Starting with the line that contains "We source used" and stopping after the line that contains "You May Also Like", copy the entries below exactly. Include nothing else.

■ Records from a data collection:
>>
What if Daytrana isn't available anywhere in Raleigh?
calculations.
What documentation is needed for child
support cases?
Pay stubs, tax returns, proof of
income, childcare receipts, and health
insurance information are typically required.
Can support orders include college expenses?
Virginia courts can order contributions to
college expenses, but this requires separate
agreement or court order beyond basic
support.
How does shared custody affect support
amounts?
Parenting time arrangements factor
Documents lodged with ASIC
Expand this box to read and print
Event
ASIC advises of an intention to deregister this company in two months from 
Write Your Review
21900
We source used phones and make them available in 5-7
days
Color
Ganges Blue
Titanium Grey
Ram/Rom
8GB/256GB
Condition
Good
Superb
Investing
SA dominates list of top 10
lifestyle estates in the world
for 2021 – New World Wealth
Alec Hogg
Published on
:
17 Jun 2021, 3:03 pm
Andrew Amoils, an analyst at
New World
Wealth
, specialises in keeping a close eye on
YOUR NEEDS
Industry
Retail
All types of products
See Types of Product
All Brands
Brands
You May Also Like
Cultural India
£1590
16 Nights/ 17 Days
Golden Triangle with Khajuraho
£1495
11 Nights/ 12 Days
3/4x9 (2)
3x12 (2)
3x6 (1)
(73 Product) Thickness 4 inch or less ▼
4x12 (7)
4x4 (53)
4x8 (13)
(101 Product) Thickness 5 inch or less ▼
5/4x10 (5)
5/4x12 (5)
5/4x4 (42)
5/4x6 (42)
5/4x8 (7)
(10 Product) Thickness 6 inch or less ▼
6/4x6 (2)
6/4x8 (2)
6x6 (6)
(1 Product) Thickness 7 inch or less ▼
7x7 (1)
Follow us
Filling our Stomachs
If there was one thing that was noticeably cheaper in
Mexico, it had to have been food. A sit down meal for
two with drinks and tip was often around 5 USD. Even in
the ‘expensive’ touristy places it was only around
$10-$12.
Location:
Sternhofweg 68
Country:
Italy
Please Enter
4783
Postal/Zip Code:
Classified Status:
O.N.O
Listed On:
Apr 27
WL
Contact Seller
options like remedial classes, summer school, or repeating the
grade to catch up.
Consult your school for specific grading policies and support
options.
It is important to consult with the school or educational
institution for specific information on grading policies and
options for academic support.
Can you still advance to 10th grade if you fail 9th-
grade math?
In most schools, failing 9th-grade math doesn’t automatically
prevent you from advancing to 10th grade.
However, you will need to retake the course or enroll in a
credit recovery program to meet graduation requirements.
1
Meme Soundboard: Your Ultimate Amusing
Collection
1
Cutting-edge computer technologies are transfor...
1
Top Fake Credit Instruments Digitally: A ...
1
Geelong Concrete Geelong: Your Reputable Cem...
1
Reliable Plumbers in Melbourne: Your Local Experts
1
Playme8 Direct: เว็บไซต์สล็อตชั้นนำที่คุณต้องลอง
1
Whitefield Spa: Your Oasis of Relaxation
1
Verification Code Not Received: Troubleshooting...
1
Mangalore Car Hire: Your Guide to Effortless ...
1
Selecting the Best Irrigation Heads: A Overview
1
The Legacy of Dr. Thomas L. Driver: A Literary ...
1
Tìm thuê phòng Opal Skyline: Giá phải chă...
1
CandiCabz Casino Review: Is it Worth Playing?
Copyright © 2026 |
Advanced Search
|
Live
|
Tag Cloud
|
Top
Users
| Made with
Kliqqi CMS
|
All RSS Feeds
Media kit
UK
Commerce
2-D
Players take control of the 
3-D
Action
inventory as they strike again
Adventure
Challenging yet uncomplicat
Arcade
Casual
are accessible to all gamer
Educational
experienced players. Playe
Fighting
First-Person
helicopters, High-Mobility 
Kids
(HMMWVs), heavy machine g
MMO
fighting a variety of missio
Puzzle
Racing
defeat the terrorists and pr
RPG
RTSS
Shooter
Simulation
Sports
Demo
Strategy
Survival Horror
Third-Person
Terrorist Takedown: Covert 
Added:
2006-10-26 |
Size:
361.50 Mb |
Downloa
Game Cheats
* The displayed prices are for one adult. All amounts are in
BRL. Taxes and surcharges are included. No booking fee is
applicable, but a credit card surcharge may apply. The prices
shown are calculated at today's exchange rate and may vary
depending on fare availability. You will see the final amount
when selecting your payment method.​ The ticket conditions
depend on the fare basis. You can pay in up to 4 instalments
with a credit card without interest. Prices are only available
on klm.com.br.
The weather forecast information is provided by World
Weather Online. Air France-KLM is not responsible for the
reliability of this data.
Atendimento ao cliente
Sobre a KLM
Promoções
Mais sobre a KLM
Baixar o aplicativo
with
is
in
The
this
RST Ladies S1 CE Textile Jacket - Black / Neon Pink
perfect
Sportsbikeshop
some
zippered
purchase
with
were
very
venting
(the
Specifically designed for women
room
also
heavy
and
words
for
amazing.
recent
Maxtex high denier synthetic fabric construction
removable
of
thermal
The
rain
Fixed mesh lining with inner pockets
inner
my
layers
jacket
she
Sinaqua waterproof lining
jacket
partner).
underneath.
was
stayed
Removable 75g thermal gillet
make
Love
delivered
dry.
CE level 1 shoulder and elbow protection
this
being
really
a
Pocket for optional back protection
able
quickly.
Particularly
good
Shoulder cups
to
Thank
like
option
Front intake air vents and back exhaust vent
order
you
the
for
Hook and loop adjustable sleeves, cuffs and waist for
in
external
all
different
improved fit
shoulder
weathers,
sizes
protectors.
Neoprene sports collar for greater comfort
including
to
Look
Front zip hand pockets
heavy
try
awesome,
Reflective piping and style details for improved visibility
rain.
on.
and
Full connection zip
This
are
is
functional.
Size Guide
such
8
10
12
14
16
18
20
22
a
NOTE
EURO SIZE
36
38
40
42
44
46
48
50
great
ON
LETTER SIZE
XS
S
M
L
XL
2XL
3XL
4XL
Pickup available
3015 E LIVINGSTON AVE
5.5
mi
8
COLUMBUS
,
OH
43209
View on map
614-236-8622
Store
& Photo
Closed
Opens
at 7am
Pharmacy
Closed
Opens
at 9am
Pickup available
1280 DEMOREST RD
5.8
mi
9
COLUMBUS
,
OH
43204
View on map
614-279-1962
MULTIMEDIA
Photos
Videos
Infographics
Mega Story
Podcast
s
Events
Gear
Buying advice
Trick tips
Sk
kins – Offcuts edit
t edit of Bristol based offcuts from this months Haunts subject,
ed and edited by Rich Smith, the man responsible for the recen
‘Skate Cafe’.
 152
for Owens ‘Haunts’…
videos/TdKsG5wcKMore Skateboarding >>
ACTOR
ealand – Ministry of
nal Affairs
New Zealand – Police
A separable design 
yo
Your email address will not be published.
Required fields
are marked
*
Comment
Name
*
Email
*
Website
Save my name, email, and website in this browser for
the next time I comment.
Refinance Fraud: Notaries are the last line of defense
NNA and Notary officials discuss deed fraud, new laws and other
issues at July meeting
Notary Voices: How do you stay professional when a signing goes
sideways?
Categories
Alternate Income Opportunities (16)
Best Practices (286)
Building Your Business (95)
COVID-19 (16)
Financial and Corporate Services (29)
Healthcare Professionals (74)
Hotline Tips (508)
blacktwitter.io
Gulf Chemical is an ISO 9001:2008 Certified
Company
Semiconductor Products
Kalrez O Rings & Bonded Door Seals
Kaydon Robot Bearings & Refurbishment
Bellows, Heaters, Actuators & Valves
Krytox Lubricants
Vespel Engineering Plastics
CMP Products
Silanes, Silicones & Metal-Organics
<<
■ ANSWER TO THIS PROBLEM:
We source used phones and make them available in 5-7
days
Color
Ganges Blue
Titanium Grey
Ram/Rom
8GB/256GB
Condition
Good
Superb
Investing
SA dominates list of top 10
lifestyle estates in the world
for 2021 – New World Wealth
Alec Hogg
Published on
:
17 Jun 2021, 3:03 pm
Andrew Amoils, an analyst at
New World
Wealth
, specialises in keeping a close eye on
YOUR NEEDS
Industry
Retail
All types of products
See Types of Product
All Brands
Brands
You May Also Like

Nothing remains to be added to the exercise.